Overlapped Stenting and Kissing Balloon of LM Bifurcation Lesion

- Operator : Duk-Woo Park

Overlapped Stenting and Kissing Balloon of LM Bifurcation Lesion
- Operator: Duk-Woo Park, MD
Case Presentation
A 78 year-old female was admitted for recurrent effort chest pain aggravated from 4 weeks ago. She had a history of hypertension and diabetes mellitus. She underwent percutaneous coronary intervention at pLAD for unstable angina 19 years ago. The physical examination and electrocardiogram were unremarkable.
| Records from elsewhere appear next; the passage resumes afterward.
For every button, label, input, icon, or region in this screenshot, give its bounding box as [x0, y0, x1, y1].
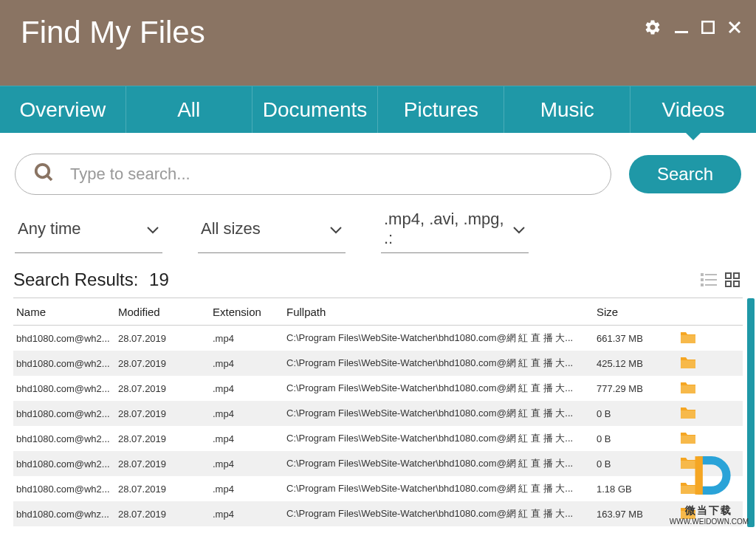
- window-controls: [644, 18, 741, 36]
- table-row[interactable]: bhd1080.com@wh2...28.07.2019.mp4C:\Progr…: [13, 426, 743, 451]
- cell-fullpath: C:\Program Files\WebSite-Watcher\bhd1080…: [286, 432, 597, 445]
- col-fullpath[interactable]: Fullpath: [286, 306, 597, 318]
- cell-size: 777.29 MB: [597, 383, 669, 394]
- svg-line-5: [47, 176, 52, 180]
- cell-fullpath: C:\Program Files\WebSite-Watcher\bhd1080…: [286, 331, 597, 345]
- watermark-line1: 微当下载: [670, 504, 749, 517]
- chevron-down-icon: [512, 219, 526, 238]
- cell-extension: .mp4: [213, 484, 286, 495]
- filters: Any time All sizes .mp4, .avi, .mpg, .:: [0, 195, 756, 253]
- cell-fullpath: C:\Program Files\WebSite-Watcher\bhd1080…: [286, 357, 597, 370]
- cell-name: bhd1080.com@whz...: [13, 509, 118, 520]
- cell-size: 163.97 MB: [597, 509, 669, 520]
- filter-ext-label: .mp4, .avi, .mpg, .:: [384, 210, 512, 248]
- open-folder-button[interactable]: [669, 431, 713, 447]
- svg-rect-13: [734, 273, 739, 278]
- table-row[interactable]: bhd1080.com@wh2...28.07.2019.mp4C:\Progr…: [13, 326, 743, 351]
- cell-size: 425.12 MB: [597, 358, 669, 369]
- cell-extension: .mp4: [213, 333, 286, 344]
- cell-modified: 28.07.2019: [118, 433, 213, 444]
- tab-music[interactable]: Music: [504, 86, 630, 133]
- svg-rect-11: [705, 284, 717, 286]
- col-name[interactable]: Name: [13, 306, 118, 318]
- filter-time-label: Any time: [18, 219, 81, 238]
- cell-extension: .mp4: [213, 458, 286, 470]
- list-view-icon[interactable]: [700, 271, 718, 289]
- cell-size: 0 B: [597, 433, 669, 444]
- search-button[interactable]: Search: [629, 155, 741, 193]
- search-input[interactable]: [70, 165, 593, 184]
- chevron-down-icon: [146, 219, 159, 238]
- filter-time[interactable]: Any time: [15, 205, 162, 253]
- results-label: Search Results: 19: [13, 269, 169, 290]
- svg-rect-7: [705, 274, 717, 275]
- watermark-logo-icon: [681, 448, 736, 503]
- chevron-down-icon: [329, 219, 343, 238]
- maximize-icon[interactable]: [701, 21, 715, 34]
- folder-icon: [679, 406, 697, 419]
- cell-modified: 28.07.2019: [118, 358, 213, 369]
- cell-modified: 28.07.2019: [118, 509, 213, 520]
- cell-extension: .mp4: [213, 509, 286, 520]
- cell-extension: .mp4: [213, 433, 286, 444]
- filter-size[interactable]: All sizes: [198, 205, 346, 253]
- open-folder-button[interactable]: [669, 381, 713, 396]
- cell-size: 0 B: [597, 408, 669, 419]
- tab-documents[interactable]: Documents: [252, 86, 379, 133]
- col-modified[interactable]: Modified: [118, 306, 213, 318]
- gear-icon[interactable]: [644, 18, 662, 36]
- open-folder-button[interactable]: [669, 356, 713, 371]
- table-row[interactable]: bhd1080.com@wh2...28.07.2019.mp4C:\Progr…: [13, 351, 743, 376]
- cell-name: bhd1080.com@wh2...: [13, 433, 118, 444]
- table-row[interactable]: bhd1080.com@whz...28.07.2019.mp4C:\Progr…: [13, 501, 743, 526]
- cell-modified: 28.07.2019: [118, 408, 213, 419]
- open-folder-button[interactable]: [669, 331, 713, 346]
- table-row[interactable]: bhd1080.com@wh2...28.07.2019.mp4C:\Progr…: [13, 476, 743, 501]
- open-folder-button[interactable]: [669, 406, 713, 422]
- watermark-line2: WWW.WEIDOWN.COM: [670, 517, 749, 526]
- minimize-icon[interactable]: [675, 21, 688, 34]
- cell-fullpath: C:\Program Files\WebSite-Watcher\bhd1080…: [286, 407, 597, 420]
- filter-ext[interactable]: .mp4, .avi, .mpg, .:: [381, 205, 529, 253]
- cell-name: bhd1080.com@wh2...: [13, 358, 118, 369]
- cell-fullpath: C:\Program Files\WebSite-Watcher\bhd1080…: [286, 507, 597, 520]
- cell-size: 661.37 MB: [597, 333, 669, 344]
- svg-rect-14: [726, 281, 731, 286]
- table-row[interactable]: bhd1080.com@wh2...28.07.2019.mp4C:\Progr…: [13, 401, 743, 426]
- titlebar: Find My Files: [0, 0, 756, 86]
- filter-size-label: All sizes: [201, 219, 261, 238]
- table-row[interactable]: bhd1080.com@wh2...28.07.2019.mp4C:\Progr…: [13, 376, 743, 401]
- search-icon: [33, 162, 70, 187]
- cell-name: bhd1080.com@wh2...: [13, 484, 118, 495]
- folder-icon: [679, 331, 697, 344]
- svg-rect-15: [734, 281, 739, 286]
- cell-name: bhd1080.com@wh2...: [13, 333, 118, 344]
- table-header: Name Modified Extension Fullpath Size: [13, 298, 743, 326]
- grid-view-icon[interactable]: [724, 271, 741, 289]
- app-title: Find My Files: [21, 15, 205, 50]
- cell-fullpath: C:\Program Files\WebSite-Watcher\bhd1080…: [286, 382, 597, 395]
- svg-rect-9: [705, 279, 717, 281]
- close-icon[interactable]: [728, 21, 741, 34]
- cell-modified: 28.07.2019: [118, 484, 213, 495]
- svg-rect-1: [702, 21, 714, 33]
- search-row: Search: [0, 133, 756, 195]
- cell-size: 1.18 GB: [597, 484, 669, 495]
- cell-extension: .mp4: [213, 408, 286, 419]
- folder-icon: [679, 381, 697, 394]
- cell-fullpath: C:\Program Files\WebSite-Watcher\bhd1080…: [286, 457, 597, 470]
- tab-overview[interactable]: Overview: [0, 86, 126, 133]
- results-label-text: Search Results:: [13, 269, 138, 289]
- table-row[interactable]: bhd1080.com@wh2...28.07.2019.mp4C:\Progr…: [13, 451, 743, 476]
- tab-pictures[interactable]: Pictures: [378, 86, 504, 133]
- results-count: 19: [149, 269, 169, 289]
- watermark: 微当下载 WWW.WEIDOWN.COM: [670, 448, 749, 526]
- cell-extension: .mp4: [213, 358, 286, 369]
- tab-all[interactable]: All: [126, 86, 252, 133]
- svg-rect-6: [701, 273, 704, 276]
- col-size[interactable]: Size: [597, 306, 669, 318]
- col-extension[interactable]: Extension: [213, 306, 286, 318]
- svg-point-4: [36, 165, 49, 178]
- cell-modified: 28.07.2019: [118, 383, 213, 394]
- tab-videos[interactable]: Videos: [630, 86, 756, 133]
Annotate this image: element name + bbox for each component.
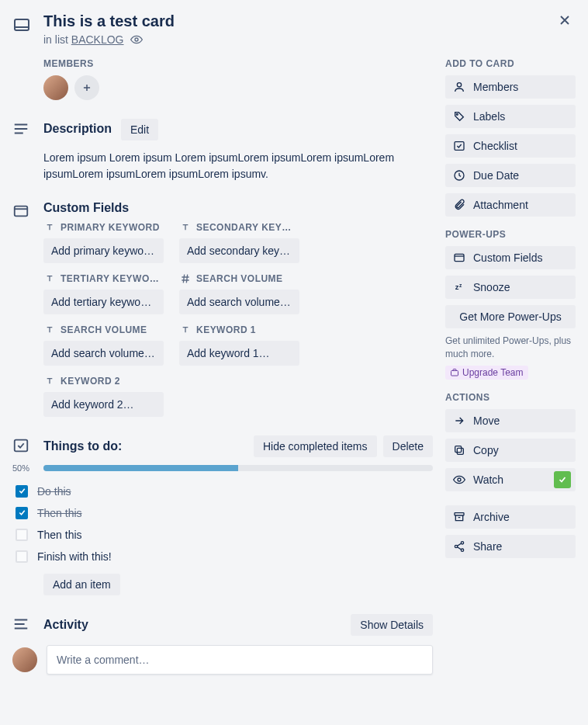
custom-field: TERTIARY KEYWO…Add tertiary keywo… bbox=[43, 272, 164, 314]
powerup-custom-fields[interactable]: Custom Fields bbox=[445, 246, 576, 269]
checklist-item-text[interactable]: Finish with this! bbox=[37, 550, 112, 563]
checklist-item-text[interactable]: Do this bbox=[37, 485, 71, 498]
side-button-label: Labels bbox=[473, 110, 505, 123]
add-to-card-checklist[interactable]: Checklist bbox=[445, 134, 576, 158]
side-button-label: Move bbox=[473, 415, 500, 427]
checklist-checkbox[interactable] bbox=[16, 507, 28, 519]
side-button-label: Custom Fields bbox=[473, 251, 542, 264]
actions-heading: ACTIONS bbox=[445, 392, 576, 403]
custom-field: SECONDARY KEY…Add secondary key… bbox=[179, 221, 299, 263]
list-name-link[interactable]: BACKLOG bbox=[71, 33, 124, 46]
side-button-label: Due Date bbox=[473, 169, 519, 182]
action-watch[interactable]: Watch bbox=[445, 468, 576, 491]
action-share[interactable]: Share bbox=[445, 535, 576, 558]
eye-icon bbox=[453, 474, 465, 486]
add-checklist-item-button[interactable]: Add an item bbox=[43, 574, 120, 595]
action-copy[interactable]: Copy bbox=[445, 439, 576, 462]
add-to-card-attachment[interactable]: Attachment bbox=[445, 193, 576, 217]
member-avatar[interactable] bbox=[43, 75, 68, 100]
card-icon bbox=[453, 251, 465, 264]
powerup-note: Get unlimited Power-Ups, plus much more. bbox=[445, 335, 576, 361]
side-button-label: Share bbox=[473, 540, 502, 553]
check-icon bbox=[453, 140, 465, 152]
custom-field-label: KEYWORD 1 bbox=[179, 324, 299, 336]
custom-field-input[interactable]: Add primary keywo… bbox=[43, 238, 164, 263]
checklist-item[interactable]: Do this bbox=[16, 480, 433, 502]
text-icon bbox=[43, 324, 56, 336]
custom-field-input[interactable]: Add search volume… bbox=[179, 290, 299, 314]
add-to-card-labels[interactable]: Labels bbox=[445, 105, 576, 128]
progress-percent: 50% bbox=[12, 463, 37, 473]
checklist-item[interactable]: Then this bbox=[16, 502, 433, 524]
custom-field-input[interactable]: Add secondary key… bbox=[179, 238, 299, 263]
svg-point-5 bbox=[456, 113, 458, 115]
show-details-button[interactable]: Show Details bbox=[351, 614, 433, 636]
checklist-progress: 50% bbox=[12, 463, 433, 473]
edit-description-button[interactable]: Edit bbox=[121, 119, 158, 140]
custom-field-input[interactable]: Add keyword 2… bbox=[43, 392, 164, 417]
svg-rect-8 bbox=[455, 254, 464, 261]
watch-check-icon bbox=[554, 471, 571, 488]
custom-fields-icon bbox=[12, 203, 29, 220]
add-to-card-due-date[interactable]: Due Date bbox=[445, 164, 576, 187]
current-user-avatar[interactable] bbox=[12, 647, 37, 672]
side-button-label: Copy bbox=[473, 444, 499, 456]
custom-field-label: PRIMARY KEYWORD bbox=[43, 221, 164, 234]
svg-text:z: z bbox=[459, 283, 462, 288]
checklist-item-text[interactable]: Then this bbox=[37, 507, 82, 519]
tag-icon bbox=[453, 110, 465, 123]
action-move[interactable]: Move bbox=[445, 409, 576, 432]
svg-rect-15 bbox=[455, 512, 464, 515]
in-list-prefix: in list bbox=[43, 33, 71, 46]
custom-field-input[interactable]: Add tertiary keywo… bbox=[43, 290, 164, 314]
svg-point-4 bbox=[457, 83, 461, 87]
add-member-button[interactable] bbox=[74, 75, 99, 100]
activity-heading: Activity bbox=[43, 618, 344, 632]
custom-field-input[interactable]: Add keyword 1… bbox=[179, 341, 299, 366]
svg-rect-2 bbox=[15, 206, 28, 216]
briefcase-icon bbox=[450, 368, 459, 377]
text-icon bbox=[43, 375, 56, 387]
upgrade-team-button[interactable]: Upgrade Team bbox=[445, 366, 528, 380]
custom-field: KEYWORD 2Add keyword 2… bbox=[43, 375, 164, 417]
get-more-powerups-button[interactable]: Get More Power-Ups bbox=[445, 305, 576, 328]
custom-field: KEYWORD 1Add keyword 1… bbox=[179, 324, 299, 366]
custom-field: SEARCH VOLUMEAdd search volume… bbox=[179, 272, 299, 314]
svg-rect-11 bbox=[451, 370, 458, 376]
svg-text:z: z bbox=[455, 283, 459, 291]
hide-completed-button[interactable]: Hide completed items bbox=[254, 435, 377, 457]
members-block: MEMBERS bbox=[43, 58, 433, 100]
share-icon bbox=[453, 540, 465, 553]
clock-icon bbox=[453, 169, 465, 182]
description-icon bbox=[12, 120, 29, 137]
checklist-heading[interactable]: Things to do: bbox=[43, 439, 247, 453]
powerup-snooze[interactable]: zzSnooze bbox=[445, 276, 576, 299]
add-to-card-heading: ADD TO CARD bbox=[445, 58, 576, 69]
svg-rect-12 bbox=[457, 448, 463, 454]
activity-icon bbox=[12, 616, 29, 633]
plus-icon bbox=[81, 82, 92, 93]
checklist-item[interactable]: Finish with this! bbox=[16, 546, 433, 567]
svg-rect-3 bbox=[15, 439, 28, 451]
action-archive[interactable]: Archive bbox=[445, 505, 576, 529]
checklist-checkbox[interactable] bbox=[16, 529, 28, 541]
side-button-label: Members bbox=[473, 81, 518, 93]
custom-field-input[interactable]: Add search volume… bbox=[43, 341, 164, 366]
delete-checklist-button[interactable]: Delete bbox=[383, 435, 433, 457]
comment-input[interactable]: Write a comment… bbox=[47, 645, 433, 675]
members-heading: MEMBERS bbox=[43, 58, 433, 69]
checklist-item[interactable]: Then this bbox=[16, 524, 433, 546]
side-button-label: Archive bbox=[473, 511, 510, 523]
checklist-checkbox[interactable] bbox=[16, 485, 28, 498]
side-button-label: Snooze bbox=[473, 281, 510, 293]
card-title[interactable]: This is a test card bbox=[43, 12, 576, 30]
copy-icon bbox=[453, 444, 465, 456]
custom-field-label: SEARCH VOLUME bbox=[43, 324, 164, 336]
custom-field-label: KEYWORD 2 bbox=[43, 375, 164, 387]
add-to-card-members[interactable]: Members bbox=[445, 75, 576, 99]
description-body[interactable]: Lorem ipsum Lorem ipsum Lorem ipsumLorem… bbox=[43, 150, 424, 182]
checklist-checkbox[interactable] bbox=[16, 550, 28, 563]
checklist-item-text[interactable]: Then this bbox=[37, 529, 82, 541]
eye-icon bbox=[130, 33, 143, 46]
text-icon bbox=[43, 221, 56, 234]
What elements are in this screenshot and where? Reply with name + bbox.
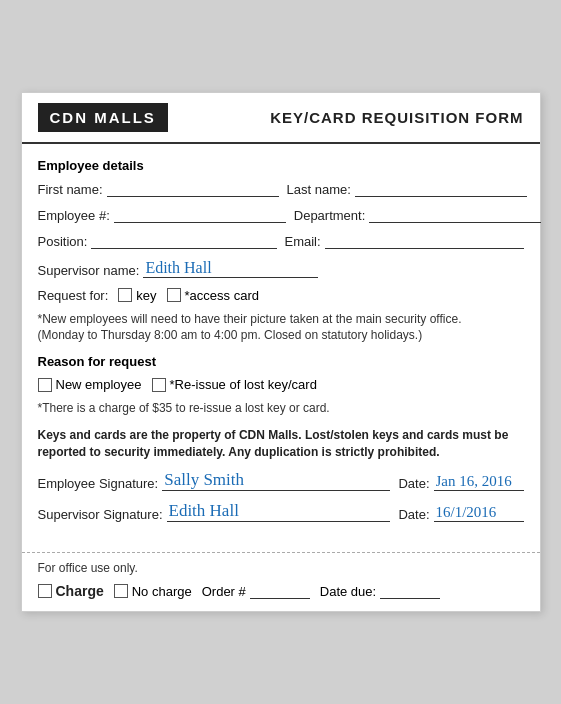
reissue-label: *Re-issue of lost key/card [170, 377, 317, 392]
position-email-row: Position: Email: [38, 233, 524, 249]
employee-date-group: Date: [398, 473, 523, 491]
note2: *There is a charge of $35 to re-issue a … [38, 400, 524, 417]
employee-date-input[interactable] [434, 473, 524, 491]
supervisor-date-input[interactable] [434, 504, 524, 522]
access-card-checkbox-item[interactable]: *access card [167, 288, 259, 303]
access-card-checkbox[interactable] [167, 288, 181, 302]
email-group: Email: [285, 233, 524, 249]
bold-note: Keys and cards are the property of CDN M… [38, 427, 524, 461]
supervisor-date-label: Date: [398, 507, 429, 522]
email-input[interactable] [325, 233, 524, 249]
position-input[interactable] [91, 233, 276, 249]
last-name-label: Last name: [287, 182, 351, 197]
first-name-label: First name: [38, 182, 103, 197]
employee-sig-label: Employee Signature: [38, 476, 159, 491]
supervisor-label: Supervisor name: [38, 263, 140, 278]
form-container: CDN MALLS KEY/CARD REQUISITION FORM Empl… [21, 92, 541, 613]
position-group: Position: [38, 233, 277, 249]
key-checkbox[interactable] [118, 288, 132, 302]
last-name-group: Last name: [287, 181, 527, 197]
form-title: KEY/CARD REQUISITION FORM [270, 109, 523, 126]
date-due-field: Date due: [320, 583, 440, 599]
first-name-input[interactable] [107, 181, 279, 197]
employee-date-label: Date: [398, 476, 429, 491]
request-for-row: Request for: key *access card [38, 288, 524, 303]
access-card-label: *access card [185, 288, 259, 303]
supervisor-date-group: Date: [398, 504, 523, 522]
reissue-checkbox[interactable] [152, 378, 166, 392]
employee-sig-input[interactable] [162, 470, 390, 491]
employee-num-group: Employee #: [38, 207, 286, 223]
no-charge-item[interactable]: No charge [114, 584, 192, 599]
request-for-label: Request for: [38, 288, 109, 303]
key-checkbox-item[interactable]: key [118, 288, 156, 303]
order-num-field: Order # [202, 583, 310, 599]
charge-checkbox[interactable] [38, 584, 52, 598]
form-body: Employee details First name: Last name: … [22, 144, 540, 543]
office-section: For office use only. Charge No charge Or… [22, 561, 540, 611]
charge-item[interactable]: Charge [38, 583, 104, 599]
first-name-group: First name: [38, 181, 279, 197]
no-charge-label: No charge [132, 584, 192, 599]
employee-num-label: Employee #: [38, 208, 110, 223]
employee-sig-group: Employee Signature: [38, 470, 391, 491]
supervisor-group: Supervisor name: [38, 259, 318, 278]
first-last-name-row: First name: Last name: [38, 181, 524, 197]
supervisor-sig-group: Supervisor Signature: [38, 501, 391, 522]
date-due-label: Date due: [320, 584, 376, 599]
supervisor-row: Supervisor name: [38, 259, 524, 278]
email-label: Email: [285, 234, 321, 249]
office-divider [22, 552, 540, 553]
note1: *New employees will need to have their p… [38, 311, 524, 345]
employee-details-title: Employee details [38, 158, 524, 173]
supervisor-sig-label: Supervisor Signature: [38, 507, 163, 522]
no-charge-checkbox[interactable] [114, 584, 128, 598]
supervisor-signature-row: Supervisor Signature: Date: [38, 501, 524, 522]
new-employee-checkbox[interactable] [38, 378, 52, 392]
department-label: Department: [294, 208, 366, 223]
reissue-checkbox-item[interactable]: *Re-issue of lost key/card [152, 377, 317, 392]
department-input[interactable] [369, 207, 541, 223]
supervisor-input[interactable] [143, 259, 317, 278]
logo: CDN MALLS [38, 103, 168, 132]
employee-signature-row: Employee Signature: Date: [38, 470, 524, 491]
position-label: Position: [38, 234, 88, 249]
order-num-label: Order # [202, 584, 246, 599]
empnum-dept-row: Employee #: Department: [38, 207, 524, 223]
reason-for-request-title: Reason for request [38, 354, 524, 369]
reason-row: New employee *Re-issue of lost key/card [38, 377, 524, 392]
new-employee-label: New employee [56, 377, 142, 392]
office-row: Charge No charge Order # Date due: [38, 583, 524, 599]
key-label: key [136, 288, 156, 303]
charge-label: Charge [56, 583, 104, 599]
employee-num-input[interactable] [114, 207, 286, 223]
office-use-label: For office use only. [38, 561, 524, 575]
last-name-input[interactable] [355, 181, 527, 197]
order-num-input[interactable] [250, 583, 310, 599]
new-employee-checkbox-item[interactable]: New employee [38, 377, 142, 392]
department-group: Department: [294, 207, 542, 223]
form-header: CDN MALLS KEY/CARD REQUISITION FORM [22, 93, 540, 144]
date-due-input[interactable] [380, 583, 440, 599]
supervisor-sig-input[interactable] [167, 501, 391, 522]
Echocardiogram showed normal left ventricular systolic function without regional wall motion abnormality.
Baseline Coronary Angiogram & IVUS
  1. The left coronary angiogram showed severe stenosis at distal LM, proximal LAD and distal LCX. ( Movie 1, Movie 2)
  2. The right coronary angiogram showed mild stenosis at mid to distal RCA. ( Movie 3)
Procedure
An 8 Fr sheath was inserted through right femoral artery and left coronary artery was engaged with an 8 Fr JL 4 guiding catheter. 0.014-inch NEO`s(Sion) 180 cm wire was inserted into the LAD and 0.014-inch NEO`s(Sion) 180cm wire was inserted into the LCX. IVUS was done, showing LM bifurcation stenosis involving proximal LAD ( Movie 4) but relatively preserved LCX ostium. ( Movie 5) First pre-dilation was performed with an IKAZUCHI zero 2.5 x 15 mm balloon at the LM to pmLAD. We overlapped a Xience Alpine stent sized 3.0 x 38 mm into the pmLAD and a Xience alpine stent size 4.0 x 33 mm into the LM to pLAD. ( Movie 6) And additional kissing ballooning was performed by using Raiden 3 3.5 x 15 mm at the LM to pLAD and NC TREK 3.5 x 15 mm at pLCX ( Movie 7). Final angiogram ( Movie 8, Movie 9) and IVUS ( Movie 10) showed the successful result.